Mit der Abstimmung über den Kantonswechsel von Moutier vom 18. Juni befasst sich nun auch die regionale Staatsanwaltschaft Berner Jura-Seeland: Ihr liegt eine Anzeige wegen mutmasslicher Unregelmässigkeiten in Zusammenhang mit dem Urnengang vor.

Christof Scheurer von der Generalstaatsanwaltschaft des Kantons Bern bestätigte am Montag einen entsprechenden Bericht der «SonntagsZeitung». Die Anzeige werde nun auf ihre strafrechtliche Relevanz hin geprüft.

Ein Dutzend Abstimmungsbeschwerden

Dabei geht es laut Scheurer um Delikte gegen den Volkswillen gemäss Artikel 279 Folgende des Strafgesetzbuchs. Darunter fallen etwa Behinderung der Stimmabgabe, Wahlfälschung und Wahlbestechung.

Ob es tatsächlich zu einem Strafverfahren kommt, ist offen. Zu dem Urnengang gibt es auch ein Dutzend Abstimmungsbeschwerden, die zurzeit vom Regierungsstatthalteramt geprüft werden. Ob bei der Anzeige gleiche oder ähnliche Vorwürfe im Raum stehen wie bei den Beschwerden, liess die Berner Staatsanwaltschaft am Montag offen.

Gerügt werden in den Beschwerden zum Beispiel einzelne Aussagen des autonomistischen Stadtpräsidenten. Auch wird geltend gemacht, dass bei der brieflichen Stimmabgabe nicht alles mit rechten Dingen zugegangen sei.

Belprahon und Sorvilier sind als nächste dran

Die Stimmberechtigten von Moutier sagten am 18. Juni knapp Ja zu einem Wechsel der bernjurassischen Kleinstadt zum Kanton Jura. 137 Stimmen gaben den Ausschlag.

Am kommenden Wochenende sollen noch die Einwohner der bernjurassischen Gemeinden Belprahon und Sorvilier über ihre künftige Kantonszugehörigkeit abstimmen. Im Raum stehen Spekulationen, wonach der Urnengang wegen der Anzeige und den hängigen Abstimmungsbeschwerden verschoben werden könnte.

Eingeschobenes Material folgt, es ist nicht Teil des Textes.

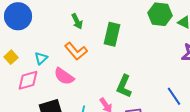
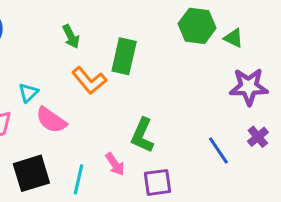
orange L-shape: (76, 51) -> (89, 81), moved
cyan triangle: (41, 58) -> (28, 93), moved

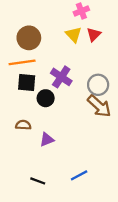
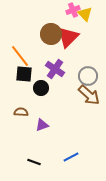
yellow triangle: (74, 34) -> (85, 14), moved
red triangle: (94, 34) -> (68, 37), moved, size x1.6
brown circle: (29, 38) -> (51, 34), moved
orange line: (22, 62) -> (20, 56), turned 60

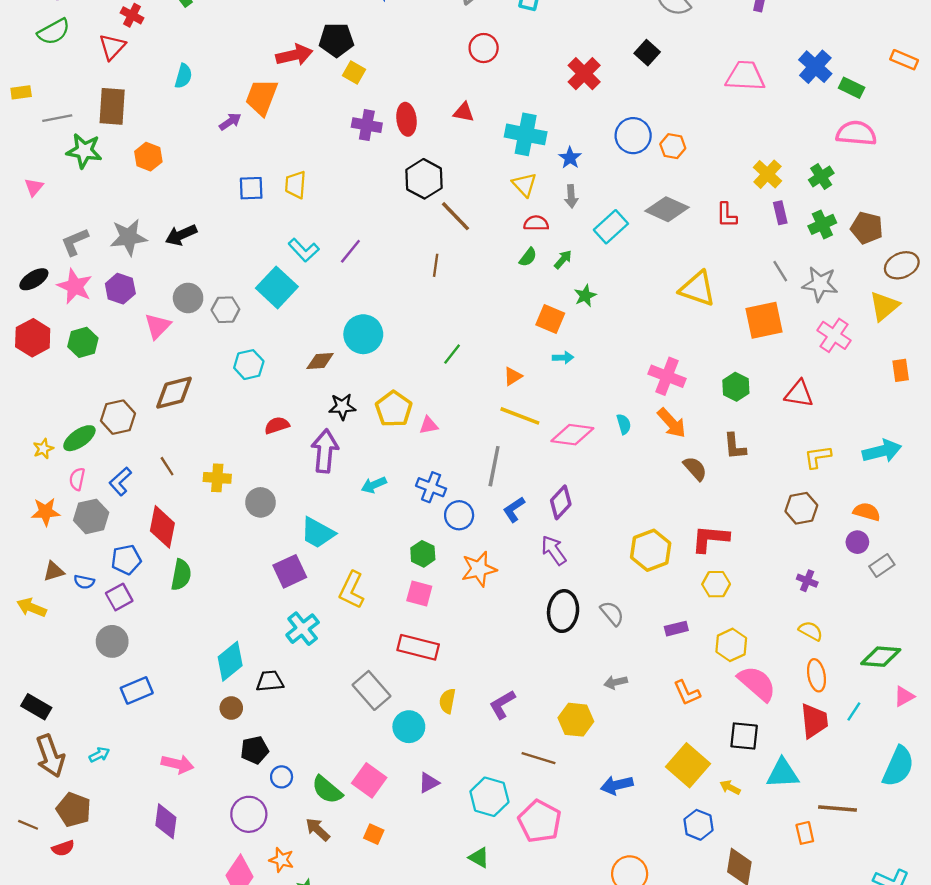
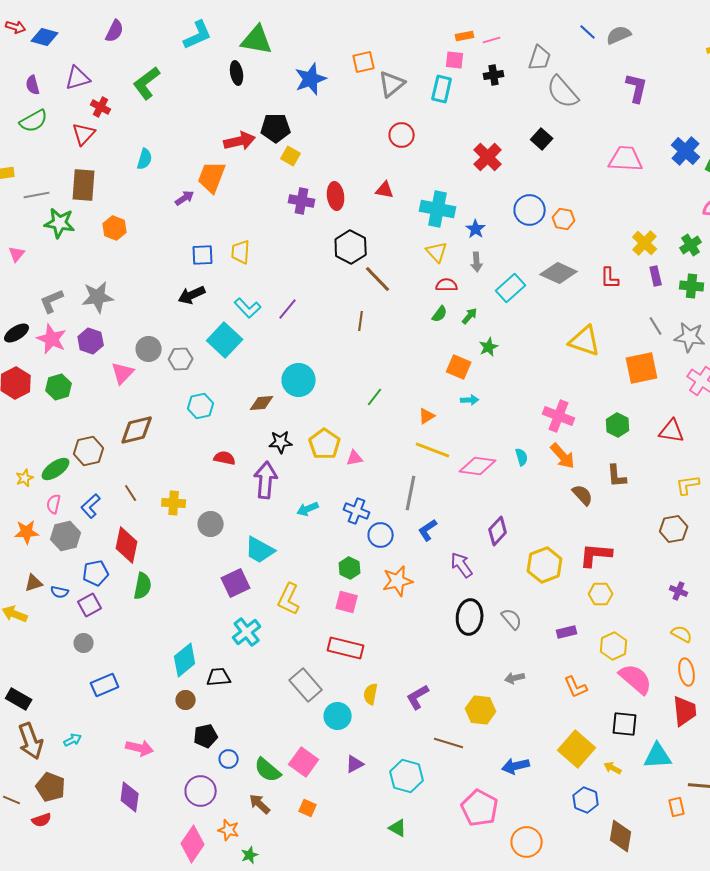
green cross: (822, 224) -> (692, 286), turned 30
black arrow: (181, 235) -> (192, 295), moved
red semicircle: (277, 425) -> (225, 458), turned 30
purple diamond: (561, 502) -> (498, 531), moved
gray circle: (112, 641) -> (84, 643), size x0.7
pink pentagon: (540, 821) -> (480, 808), moved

Der Berner Regierungsrat wird dies jedenfalls nicht tun. Er machte schon vor einigen Wochen deutlich, dass ihm die Hände gebunden sind. Das «Gesetz betreffend die Durchführung von Abstimmungen über die Kantonszugehörigkeit bernjurassischer Gemeinden» lege klar fest, dass der Urnengang drei Monate nach der Moutier-Abstimmung stattfinden müsse. Offen ist, ob der zuständige Regierungsstatthalter eine Verschiebung anordnen könnte. Der bernjurassische Statthalter Jean-Philippe Marti nahm dazu am Montag zunächst nicht Stellung.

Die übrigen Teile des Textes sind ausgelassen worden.